N’est ce pas là, déjà, l’ébauche d’un mouvement qui conduira à la naissance des bourses de marchandises puisque celles-ci en augmentant la liquidité du prêteur renforce, au fond, l’autonomie de l’emprunteur ?

En effet, en permettant aux porteurs de titres de la compagnie de pouvoir réaliser ceux-ci en bourse, la compagnie leur signale qu’en cas de choc provenant de l’espace politique, ils ne sont plus, désormais, contraints de se tourner seulement vers la compagnie émettrice, comme à Florence au « Trecento » mais aussi vers d’autres opérateurs boursiers n’effectuant pas les mêmes anticipations, comme on le verra à Amsterdam au XVIIesiècle.

Dans ce cas, ce n’est pas la société qui se préserve du caractère destructeur d’un « marché autorégulateur », mais plutôt l’organisation rentière qui tente de desserrer la double-contrainte que lui impose l’espace politique.

- Le capitalisme marchand présente une double-contrainte financière indiquant que le système rentier doit parfois s’ouvrir vers le marché mais dans des limites si réduites que celui-ci ne peut en aucun cas s’institutionnaliser.

Elle peut supporter cette irruption tant que la rente n’est pas atteinte.

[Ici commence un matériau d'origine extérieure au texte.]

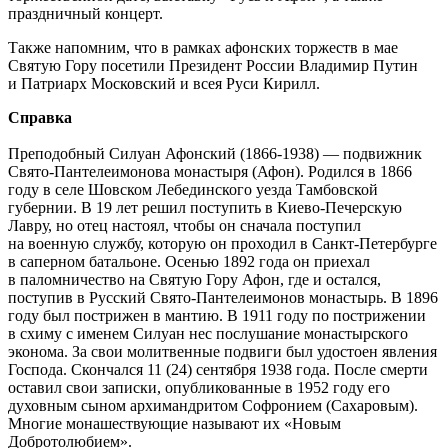
праздничный концерт.
Также напомним, что в рамках афонских торжеств в мае
Святую Гору посетили Президент России Владимир Путин
и Патриарх Московский и всея Руси Кирилл.
Справка
Преподобный Силуан Афонский (1866-1938) — подвижник
Свято-Пантелеимонова монастыря (Афон). Родился в 1866
году в селе Шовском Лебединского уезда Тамбовской
губернии. В 19 лет решил поступить в Киево-Печерскую
Лавру, но отец настоял, чтобы он сначала поступил
на военную службу, которую он проходил в Санкт-Петербурге
в саперном батальоне. Осенью 1892 года он приехал
в паломничество на Святую Гору Афон, где и остался,
поступив в Русский Свято-Пантелеимонов монастырь. В 1896
году был пострижен в мантию. В 1911 году по пострижении
в схиму с именем Силуан нес послушание монастырского
эконома. За свои молитвенные подвиги был удостоен явления
Господа. Скончался 11 (24) сентября 1938 года. После смерти
оставил свои записки, опубликованные в 1952 году его
духовным сыном архимандритом Софронием (Сахаровым).
Многие монашествующие называют их «Новым
Добротолюбием».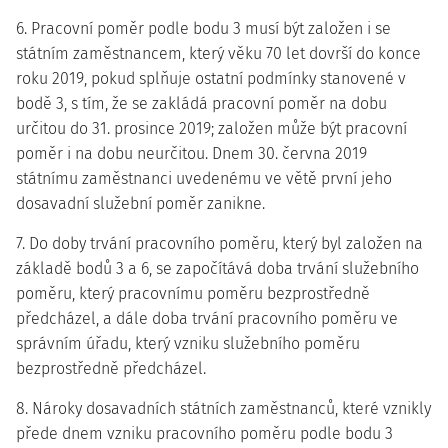
6. Pracovní poměr podle bodu 3 musí být založen i se
státním zaměstnancem, který věku 70 let dovrší do konce
roku 2019, pokud splňuje ostatní podmínky stanovené v
bodě 3, s tím, že se zakládá pracovní poměr na dobu
určitou do 31. prosince 2019; založen může být pracovní
poměr i na dobu neurčitou. Dnem 30. června 2019
státnímu zaměstnanci uvedenému ve větě první jeho
dosavadní služební poměr zanikne.
7. Do doby trvání pracovního poměru, který byl založen na
základě bodů 3 a 6, se započítává doba trvání služebního
poměru, který pracovnímu poměru bezprostředně
předcházel, a dále doba trvání pracovního poměru ve
správním úřadu, který vzniku služebního poměru
bezprostředně předcházel.
8. Nároky dosavadních státních zaměstnanců, které vznikly
přede dnem vzniku pracovního poměru podle bodu 3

Cette garantie est aussi la limite du développement d’un marché financier qui ne peut donc que demeurer embryonnaire et souvent peu durable. Pour cette raison il s’avèrera pendant toute cette période très instable.

- On comprend qu’une économie industrielle, construite sur le profit et non la rente, ne peut s’accommoder d’un tel mode de financement. La double-contrainte financière du capitalisme marchand signifie donc que le passage d’une économie transférant les marchandises vers une économie les produisant ne peut s’effectuer qu’en remettant en cause à la fois la rente en ce qui concerne l’économie « réelle » et le marché en ce qui concerne le financement. La banque comme système organisé est donc la réponse du capitalisme productif émergent aux désordres du marché financier.

Combattre les paniques bancaires c'est-à-dire échapper à la double-contrainte financière de la banque implique de la part de la puissance publique une capacité à construire un appareil réglementaire efficace afin de résoudre les asymétries d’information. Ne pas être soumis à l’impératif du système de crédit, comme cherche à l’obtenir les entreprises productives les plus efficaces, exige, de la part de la puissance publique, une démarche similaire.

- Cette double volonté de limiter les problèmes d’information va progressivement ouvrir la voie au financement de marché qui deviendra, là où cette démarche aura été pleinement entreprise, une caractéristique du capitalisme productif de maturité.

Mais une caractéristique seulement, car l’intermédiation de marché et le métacapitalisme qui ne manque pas de l’accompagner sont porteurs d’une double-contrainte financière dont les effets potentiellement destructeurs ont marqué le XXesiècle.

Aussi, le retour à une intermédiation bancaire intégré à un capitalisme « administré » se présente comme une seconde caractéristique de cet ordre productif. Sa propre fragilité -si évidente dans le cas du japon- induit un retour à l’intermédiation de marché.

On pressent alors que sur le plan financier, le capitalisme productif est pris dans un aller-retour entre deux modes de financement, c'est-à-dire une dialectique de deux formes de la double-contrainte financière autour duquel il structure son rythme historique.

Notes
1070.

Sur les rapports entre fragilité financière et risque systémique. Cf. Aglietta.M  :  « Actualité et prévention du risque systémique ». GDR. CNRS Economie Monétaire et Financière. Séminaire « Le risque systémique ». Université Paris X Nanterre. 7 mai 2002. P 56. « Une théorie du risque de système a pour point de départ la (ou les) hypothèses concernant la nature des relations financières qui rend leur agencement fragile. Les modèles représentatifs du risque de système se distinguent donc par l’hypothèse de fragilité retenue, sachant que leur apport vient de leur description de la propagation des chocs. » Idem P 7.